Across the following data, how many lines include the string "dropdown"? Reply with the number and nothing more.

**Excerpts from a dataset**

_ _ _ _ _

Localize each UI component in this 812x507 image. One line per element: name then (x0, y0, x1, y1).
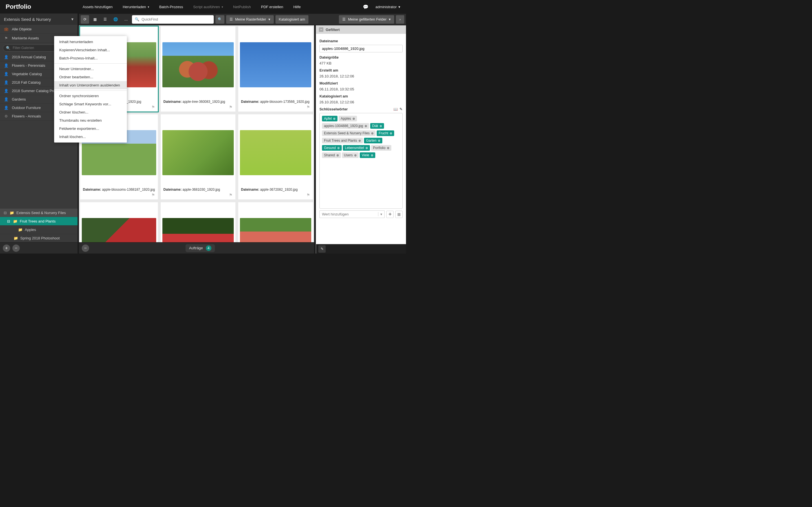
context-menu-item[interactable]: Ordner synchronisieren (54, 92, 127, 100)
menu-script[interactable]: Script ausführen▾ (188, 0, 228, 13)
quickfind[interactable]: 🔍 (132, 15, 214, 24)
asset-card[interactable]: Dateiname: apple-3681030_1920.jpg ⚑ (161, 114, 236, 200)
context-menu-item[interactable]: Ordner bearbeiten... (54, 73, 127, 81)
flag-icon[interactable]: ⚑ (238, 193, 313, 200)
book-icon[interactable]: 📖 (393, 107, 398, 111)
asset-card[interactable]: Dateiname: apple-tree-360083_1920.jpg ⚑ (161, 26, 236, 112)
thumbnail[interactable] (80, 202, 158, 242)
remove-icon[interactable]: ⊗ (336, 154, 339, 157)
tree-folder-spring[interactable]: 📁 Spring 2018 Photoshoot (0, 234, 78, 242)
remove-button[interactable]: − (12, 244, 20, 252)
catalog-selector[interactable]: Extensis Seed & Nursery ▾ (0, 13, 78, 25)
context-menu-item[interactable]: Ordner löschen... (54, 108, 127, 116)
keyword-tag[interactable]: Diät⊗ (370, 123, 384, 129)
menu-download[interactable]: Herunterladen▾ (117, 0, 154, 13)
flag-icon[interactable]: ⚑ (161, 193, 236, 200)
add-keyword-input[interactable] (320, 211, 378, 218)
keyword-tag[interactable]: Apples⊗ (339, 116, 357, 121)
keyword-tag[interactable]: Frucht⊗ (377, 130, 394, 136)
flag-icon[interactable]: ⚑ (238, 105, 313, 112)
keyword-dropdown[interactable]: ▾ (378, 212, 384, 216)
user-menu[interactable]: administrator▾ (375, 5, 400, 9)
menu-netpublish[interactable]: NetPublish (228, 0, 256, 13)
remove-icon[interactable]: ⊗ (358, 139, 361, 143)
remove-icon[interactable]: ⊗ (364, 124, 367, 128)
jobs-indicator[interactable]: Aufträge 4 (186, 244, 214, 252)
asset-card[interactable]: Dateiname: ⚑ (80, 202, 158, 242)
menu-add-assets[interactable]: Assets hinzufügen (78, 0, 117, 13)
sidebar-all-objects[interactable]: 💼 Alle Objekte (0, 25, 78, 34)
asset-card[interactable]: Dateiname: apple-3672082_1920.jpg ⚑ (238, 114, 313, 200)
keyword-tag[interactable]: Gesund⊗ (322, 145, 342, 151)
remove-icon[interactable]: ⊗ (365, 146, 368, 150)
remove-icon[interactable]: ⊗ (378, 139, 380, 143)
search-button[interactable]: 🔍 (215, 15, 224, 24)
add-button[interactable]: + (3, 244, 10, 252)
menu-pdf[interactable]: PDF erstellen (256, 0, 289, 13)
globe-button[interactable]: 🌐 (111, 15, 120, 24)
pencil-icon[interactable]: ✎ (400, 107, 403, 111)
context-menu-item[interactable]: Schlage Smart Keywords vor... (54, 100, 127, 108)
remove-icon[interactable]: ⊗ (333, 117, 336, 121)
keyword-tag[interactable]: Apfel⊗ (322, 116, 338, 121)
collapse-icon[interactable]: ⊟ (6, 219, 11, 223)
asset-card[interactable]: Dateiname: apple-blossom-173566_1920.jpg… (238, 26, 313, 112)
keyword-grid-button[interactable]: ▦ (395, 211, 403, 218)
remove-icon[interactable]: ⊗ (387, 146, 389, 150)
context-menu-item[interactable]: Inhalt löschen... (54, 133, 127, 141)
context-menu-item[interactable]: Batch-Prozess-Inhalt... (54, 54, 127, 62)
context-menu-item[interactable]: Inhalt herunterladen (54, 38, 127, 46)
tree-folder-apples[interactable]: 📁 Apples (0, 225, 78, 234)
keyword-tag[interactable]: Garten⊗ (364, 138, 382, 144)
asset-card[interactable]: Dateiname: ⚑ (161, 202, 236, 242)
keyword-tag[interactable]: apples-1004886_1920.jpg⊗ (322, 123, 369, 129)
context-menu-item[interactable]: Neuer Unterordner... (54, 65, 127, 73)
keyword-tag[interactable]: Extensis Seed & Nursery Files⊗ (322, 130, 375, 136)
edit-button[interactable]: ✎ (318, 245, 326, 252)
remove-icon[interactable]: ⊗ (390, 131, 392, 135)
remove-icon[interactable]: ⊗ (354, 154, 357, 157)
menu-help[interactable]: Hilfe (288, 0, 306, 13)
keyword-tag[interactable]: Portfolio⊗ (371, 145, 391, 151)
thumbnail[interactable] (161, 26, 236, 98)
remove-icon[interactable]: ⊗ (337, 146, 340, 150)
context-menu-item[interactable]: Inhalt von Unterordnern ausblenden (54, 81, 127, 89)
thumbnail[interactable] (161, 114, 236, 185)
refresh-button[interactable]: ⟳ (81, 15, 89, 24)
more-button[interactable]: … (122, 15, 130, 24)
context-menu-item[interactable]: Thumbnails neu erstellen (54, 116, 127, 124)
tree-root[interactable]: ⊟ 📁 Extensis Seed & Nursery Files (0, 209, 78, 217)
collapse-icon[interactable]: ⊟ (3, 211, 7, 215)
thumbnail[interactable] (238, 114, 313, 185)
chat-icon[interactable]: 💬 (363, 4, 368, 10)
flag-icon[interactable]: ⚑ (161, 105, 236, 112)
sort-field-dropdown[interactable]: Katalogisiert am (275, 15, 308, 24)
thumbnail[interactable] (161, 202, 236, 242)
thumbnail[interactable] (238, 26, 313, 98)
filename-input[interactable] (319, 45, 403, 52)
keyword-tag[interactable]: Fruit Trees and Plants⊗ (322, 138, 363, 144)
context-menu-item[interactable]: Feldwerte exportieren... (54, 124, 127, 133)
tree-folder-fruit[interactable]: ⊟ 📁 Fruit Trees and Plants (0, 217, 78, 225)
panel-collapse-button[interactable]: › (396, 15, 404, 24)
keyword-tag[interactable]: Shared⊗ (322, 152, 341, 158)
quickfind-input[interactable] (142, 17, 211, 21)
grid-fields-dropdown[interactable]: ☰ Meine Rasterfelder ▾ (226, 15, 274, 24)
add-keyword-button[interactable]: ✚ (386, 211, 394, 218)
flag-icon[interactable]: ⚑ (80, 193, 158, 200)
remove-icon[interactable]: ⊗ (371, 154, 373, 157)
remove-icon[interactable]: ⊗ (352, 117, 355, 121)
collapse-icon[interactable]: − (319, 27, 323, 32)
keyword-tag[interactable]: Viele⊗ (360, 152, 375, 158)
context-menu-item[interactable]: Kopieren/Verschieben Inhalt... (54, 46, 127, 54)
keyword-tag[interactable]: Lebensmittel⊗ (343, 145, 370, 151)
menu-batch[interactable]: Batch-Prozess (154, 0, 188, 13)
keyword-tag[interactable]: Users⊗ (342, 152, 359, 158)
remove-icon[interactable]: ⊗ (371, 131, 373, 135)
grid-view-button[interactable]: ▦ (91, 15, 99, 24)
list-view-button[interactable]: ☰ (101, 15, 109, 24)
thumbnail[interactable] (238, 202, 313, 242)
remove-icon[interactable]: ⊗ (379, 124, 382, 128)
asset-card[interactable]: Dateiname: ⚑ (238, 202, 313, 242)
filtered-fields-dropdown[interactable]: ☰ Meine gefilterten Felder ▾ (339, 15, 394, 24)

_ _ _ _ _

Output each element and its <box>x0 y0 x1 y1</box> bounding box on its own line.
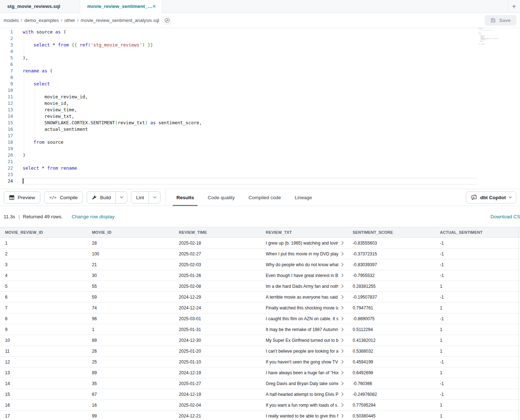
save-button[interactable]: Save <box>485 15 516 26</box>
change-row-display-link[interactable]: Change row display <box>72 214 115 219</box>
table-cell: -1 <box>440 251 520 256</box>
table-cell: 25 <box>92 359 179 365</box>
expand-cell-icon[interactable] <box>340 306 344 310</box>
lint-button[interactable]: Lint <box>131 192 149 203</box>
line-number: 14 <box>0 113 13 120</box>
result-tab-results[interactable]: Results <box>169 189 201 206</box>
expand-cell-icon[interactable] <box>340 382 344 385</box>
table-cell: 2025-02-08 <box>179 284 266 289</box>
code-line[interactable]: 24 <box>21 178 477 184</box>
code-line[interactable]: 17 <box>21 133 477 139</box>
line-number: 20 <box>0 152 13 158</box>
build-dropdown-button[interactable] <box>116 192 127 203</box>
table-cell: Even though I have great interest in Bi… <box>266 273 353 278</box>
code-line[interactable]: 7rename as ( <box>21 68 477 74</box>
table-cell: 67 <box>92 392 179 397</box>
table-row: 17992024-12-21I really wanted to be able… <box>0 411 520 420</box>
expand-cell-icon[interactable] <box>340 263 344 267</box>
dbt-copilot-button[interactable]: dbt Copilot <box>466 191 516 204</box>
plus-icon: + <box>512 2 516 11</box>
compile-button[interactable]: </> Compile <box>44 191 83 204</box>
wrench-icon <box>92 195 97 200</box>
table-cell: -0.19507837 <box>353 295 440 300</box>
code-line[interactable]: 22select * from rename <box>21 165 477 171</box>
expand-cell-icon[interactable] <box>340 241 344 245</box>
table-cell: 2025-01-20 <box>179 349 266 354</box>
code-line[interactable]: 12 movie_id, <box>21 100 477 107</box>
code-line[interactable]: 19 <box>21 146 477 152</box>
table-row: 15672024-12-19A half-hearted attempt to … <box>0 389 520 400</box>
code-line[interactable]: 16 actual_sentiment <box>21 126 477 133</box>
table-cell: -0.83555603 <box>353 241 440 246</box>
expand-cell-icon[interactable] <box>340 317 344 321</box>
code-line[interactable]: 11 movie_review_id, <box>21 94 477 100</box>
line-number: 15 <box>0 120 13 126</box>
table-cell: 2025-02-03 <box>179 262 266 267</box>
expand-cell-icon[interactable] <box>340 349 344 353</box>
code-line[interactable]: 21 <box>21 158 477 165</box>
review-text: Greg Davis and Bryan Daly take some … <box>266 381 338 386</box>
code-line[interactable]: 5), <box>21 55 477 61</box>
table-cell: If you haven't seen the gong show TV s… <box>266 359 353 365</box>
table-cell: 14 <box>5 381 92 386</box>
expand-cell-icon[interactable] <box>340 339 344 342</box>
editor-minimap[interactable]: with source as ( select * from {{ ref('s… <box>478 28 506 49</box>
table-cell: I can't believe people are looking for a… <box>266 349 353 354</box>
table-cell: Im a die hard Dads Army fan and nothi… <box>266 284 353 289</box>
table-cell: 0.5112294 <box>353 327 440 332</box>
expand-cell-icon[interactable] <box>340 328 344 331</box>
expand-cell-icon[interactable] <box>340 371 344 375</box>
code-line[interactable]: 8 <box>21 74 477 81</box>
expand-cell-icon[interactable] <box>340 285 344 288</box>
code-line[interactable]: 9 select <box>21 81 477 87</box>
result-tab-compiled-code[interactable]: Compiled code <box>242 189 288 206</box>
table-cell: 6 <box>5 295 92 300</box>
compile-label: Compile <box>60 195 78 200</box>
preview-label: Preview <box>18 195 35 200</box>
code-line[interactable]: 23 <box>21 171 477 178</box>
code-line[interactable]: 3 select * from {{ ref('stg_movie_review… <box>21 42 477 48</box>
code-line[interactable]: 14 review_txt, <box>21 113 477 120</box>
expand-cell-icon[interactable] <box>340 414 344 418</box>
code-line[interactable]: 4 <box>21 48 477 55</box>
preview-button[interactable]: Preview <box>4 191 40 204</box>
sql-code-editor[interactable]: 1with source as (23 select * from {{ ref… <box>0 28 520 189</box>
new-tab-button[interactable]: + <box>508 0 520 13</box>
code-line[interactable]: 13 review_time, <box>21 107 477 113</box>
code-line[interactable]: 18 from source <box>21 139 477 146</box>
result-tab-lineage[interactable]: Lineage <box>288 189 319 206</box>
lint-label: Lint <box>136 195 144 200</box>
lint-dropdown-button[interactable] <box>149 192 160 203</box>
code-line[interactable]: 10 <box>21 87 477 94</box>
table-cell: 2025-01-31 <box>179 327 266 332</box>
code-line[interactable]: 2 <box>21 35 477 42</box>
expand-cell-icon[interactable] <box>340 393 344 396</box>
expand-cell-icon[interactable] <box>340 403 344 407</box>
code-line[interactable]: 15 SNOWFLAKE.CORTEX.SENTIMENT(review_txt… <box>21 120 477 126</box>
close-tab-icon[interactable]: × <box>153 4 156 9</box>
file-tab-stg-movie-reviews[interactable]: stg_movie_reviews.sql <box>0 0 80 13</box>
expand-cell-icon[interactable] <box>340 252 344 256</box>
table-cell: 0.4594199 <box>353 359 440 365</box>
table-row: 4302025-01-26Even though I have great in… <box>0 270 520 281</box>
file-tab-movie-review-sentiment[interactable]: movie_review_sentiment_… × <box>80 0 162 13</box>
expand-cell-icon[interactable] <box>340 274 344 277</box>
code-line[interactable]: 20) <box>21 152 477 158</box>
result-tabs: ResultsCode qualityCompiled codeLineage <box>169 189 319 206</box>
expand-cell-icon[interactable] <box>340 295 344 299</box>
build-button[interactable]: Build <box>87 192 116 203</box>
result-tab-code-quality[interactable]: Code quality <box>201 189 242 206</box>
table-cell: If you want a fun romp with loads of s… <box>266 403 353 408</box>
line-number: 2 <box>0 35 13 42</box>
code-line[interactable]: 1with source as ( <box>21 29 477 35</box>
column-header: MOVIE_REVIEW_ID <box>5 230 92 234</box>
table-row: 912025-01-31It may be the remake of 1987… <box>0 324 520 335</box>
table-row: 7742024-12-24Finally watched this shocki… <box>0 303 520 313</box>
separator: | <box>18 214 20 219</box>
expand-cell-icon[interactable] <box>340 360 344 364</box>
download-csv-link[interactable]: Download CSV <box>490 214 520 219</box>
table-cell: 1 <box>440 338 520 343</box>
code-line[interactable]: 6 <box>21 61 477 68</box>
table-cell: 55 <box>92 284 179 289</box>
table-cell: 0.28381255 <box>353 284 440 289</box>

_ _ _ _ _

**Task solution**
6